Available data:
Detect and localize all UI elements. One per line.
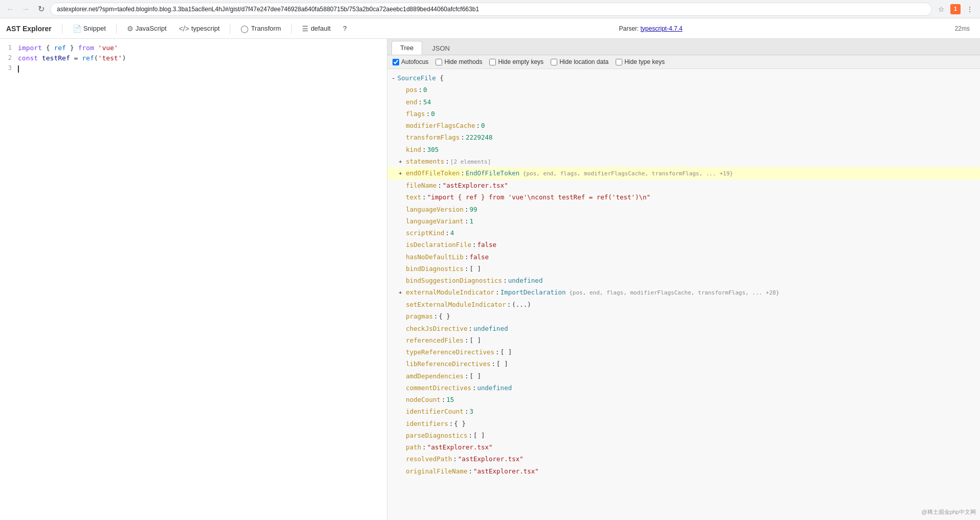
tree-row-libreferencedirectives[interactable]: libReferenceDirectives : [ ] (387, 358, 980, 370)
tree-row-pragmas[interactable]: pragmas : { } (387, 310, 980, 322)
key-parsediagnostics: parseDiagnostics (406, 430, 467, 441)
url-bar[interactable] (50, 3, 932, 16)
tree-row-text[interactable]: text : "import { ref } from 'vue'\nconst… (387, 191, 980, 203)
tree-row-isdeclarationfile[interactable]: isDeclarationFile : false (387, 239, 980, 251)
checkbox-hide-type-keys[interactable]: Hide type keys (616, 58, 665, 65)
code-line-3: 3 (0, 63, 387, 74)
parser-link[interactable]: typescript-4.7.4 (641, 25, 683, 32)
val-resolvedpath: "astExplorer.tsx" (458, 454, 524, 464)
language-menu[interactable]: ⚙ JavaScript (123, 23, 171, 34)
tree-row-modifierflagscache[interactable]: modifierFlagsCache : 0 (387, 120, 980, 131)
val-amddependencies: [ ] (469, 371, 481, 381)
hide-location-checkbox[interactable] (551, 59, 557, 65)
typescript-menu[interactable]: </> typescript (175, 23, 224, 34)
tree-row-typereferencedirectives[interactable]: typeReferenceDirectives : [ ] (387, 346, 980, 358)
key-end: end (406, 97, 418, 107)
val-externalmoduleindicator-type: ImportDeclaration (500, 287, 566, 298)
tree-row-transformflags[interactable]: transformFlags : 2229248 (387, 131, 980, 143)
menu-button[interactable]: ⋮ (964, 3, 976, 15)
tree-row-languageversion[interactable]: languageVersion : 99 (387, 204, 980, 215)
tree-row-setexternalmoduleindicator[interactable]: setExternalModuleIndicator : (...) (387, 299, 980, 310)
tree-toggle-sourcefile[interactable]: - (391, 73, 396, 83)
key-amddependencies: amdDependencies (406, 371, 464, 381)
snippet-menu[interactable]: 📄 Snippet (69, 23, 110, 34)
tree-row-statements[interactable]: + statements : [2 elements] (387, 155, 980, 168)
hide-type-keys-checkbox[interactable] (616, 59, 622, 65)
key-checkjsdirective: checkJsDirective (406, 323, 467, 334)
tree-row-flags[interactable]: flags : 0 (387, 108, 980, 120)
val-filename: "astExplorer.tsx" (443, 180, 508, 191)
help-button[interactable]: ? (339, 23, 351, 34)
tab-json[interactable]: JSON (423, 41, 459, 55)
toggle-statements[interactable]: + (399, 157, 406, 167)
default-menu[interactable]: ☰ default (298, 23, 335, 34)
val-binddiagnostics: [ ] (469, 263, 481, 274)
forward-button[interactable]: → (19, 3, 32, 15)
tree-row-externalmoduleindicator[interactable]: + externalModuleIndicator : ImportDeclar… (387, 286, 980, 299)
code-line-1: 1 import { ref } from 'vue' (0, 43, 387, 53)
hide-empty-keys-checkbox[interactable] (489, 59, 496, 65)
tree-row-originalfilename[interactable]: originalFileName : "astExplorer.tsx" (387, 465, 980, 477)
key-flags: flags (406, 108, 425, 119)
ast-tree[interactable]: - SourceFile { pos : 0 end : 54 (387, 69, 980, 520)
tree-row-identifiercount[interactable]: identifierCount : 3 (387, 405, 980, 417)
tree-row-path[interactable]: path : "astExplorer.tsx" (387, 441, 980, 453)
tree-row-bindsuggestiondiagnostics[interactable]: bindSuggestionDiagnostics : undefined (387, 275, 980, 286)
checkbox-autofocus[interactable]: Autofocus (393, 58, 428, 65)
key-bindsuggestiondiagnostics: bindSuggestionDiagnostics (406, 275, 502, 286)
tree-row-endoffiletoken[interactable]: + endOfFileToken : EndOfFileToken {pos, … (387, 167, 980, 179)
checkbox-hide-empty-keys[interactable]: Hide empty keys (489, 58, 543, 65)
watermark: @稀土掘金php中文网 (921, 508, 976, 516)
tree-row-pos[interactable]: pos : 0 (387, 84, 980, 96)
val-statements: [2 elements] (450, 157, 491, 167)
key-libreferencedirectives: libReferenceDirectives (406, 358, 491, 369)
tree-row-nodecount[interactable]: nodeCount : 15 (387, 394, 980, 405)
tree-row-commentdirectives[interactable]: commentDirectives : undefined (387, 382, 980, 394)
tree-row-end[interactable]: end : 54 (387, 96, 980, 108)
tree-row-amddependencies[interactable]: amdDependencies : [ ] (387, 370, 980, 382)
transform-toggle[interactable]: ◯ Transform (236, 23, 285, 34)
tab-tree[interactable]: Tree (391, 41, 422, 55)
key-text: text (406, 192, 421, 202)
key-modifierflagscache: modifierFlagsCache (406, 120, 475, 131)
val-externalmoduleindicator-summary: {pos, end, flags, modifierFlagsCache, tr… (566, 288, 779, 298)
code-line-2: 2 const testRef = ref('test') (0, 53, 387, 63)
tree-row-scriptkind[interactable]: scriptKind : 4 (387, 227, 980, 239)
bookmark-button[interactable]: ☆ (935, 3, 947, 15)
val-commentdirectives: undefined (477, 382, 512, 393)
tree-row-sourcefile[interactable]: - SourceFile { (387, 72, 980, 84)
tree-row-referencedfiles[interactable]: referencedFiles : [ ] (387, 334, 980, 346)
key-pos: pos (406, 84, 418, 95)
val-parsediagnostics: [ ] (473, 430, 485, 441)
line-content-2: const testRef = ref('test') (18, 53, 387, 63)
tree-row-kind[interactable]: kind : 305 (387, 144, 980, 155)
tree-row-resolvedpath[interactable]: resolvedPath : "astExplorer.tsx" (387, 453, 980, 465)
autofocus-checkbox[interactable] (393, 59, 399, 65)
checkbox-hide-methods[interactable]: Hide methods (435, 58, 482, 65)
hide-methods-checkbox[interactable] (435, 59, 442, 65)
val-languagevariant: 1 (469, 216, 473, 227)
key-transformflags: transformFlags (406, 132, 460, 143)
extensions-button[interactable]: 1 (949, 3, 962, 15)
tree-row-binddiagnostics[interactable]: bindDiagnostics : [ ] (387, 263, 980, 275)
snippet-icon: 📄 (73, 25, 81, 33)
toggle-externalmoduleindicator[interactable]: + (399, 288, 406, 298)
tree-row-parsediagnostics[interactable]: parseDiagnostics : [ ] (387, 429, 980, 441)
tree-row-languagevariant[interactable]: languageVariant : 1 (387, 215, 980, 227)
line-number-2: 2 (0, 53, 18, 62)
toggle-endoffiletoken[interactable]: + (399, 169, 406, 179)
tree-row-identifiers[interactable]: identifiers : { } (387, 418, 980, 429)
back-button[interactable]: ← (4, 3, 16, 15)
tree-row-hasnodefaultlib[interactable]: hasNoDefaultLib : false (387, 251, 980, 263)
tree-row-filename[interactable]: fileName : "astExplorer.tsx" (387, 179, 980, 191)
val-checkjsdirective: undefined (473, 323, 508, 334)
val-endoffiletoken-summary: {pos, end, flags, modifierFlagsCache, tr… (519, 169, 733, 179)
checkbox-hide-location[interactable]: Hide location data (551, 58, 608, 65)
tree-row-checkjsdirective[interactable]: checkJsDirective : undefined (387, 323, 980, 334)
editor-pane[interactable]: 1 import { ref } from 'vue' 2 const test… (0, 39, 387, 520)
key-scriptkind: scriptKind (406, 228, 444, 238)
key-commentdirectives: commentDirectives (406, 382, 471, 393)
sep4 (291, 24, 292, 34)
reload-button[interactable]: ↻ (35, 3, 47, 15)
key-externalmoduleindicator: externalModuleIndicator (406, 287, 494, 298)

Required work:
The response must contain each line above that holds the string "libreferencedirectives".

Result:
tree-row-libreferencedirectives[interactable]: libReferenceDirectives : [ ] (387, 358, 980, 370)
key-libreferencedirectives: libReferenceDirectives (406, 358, 491, 369)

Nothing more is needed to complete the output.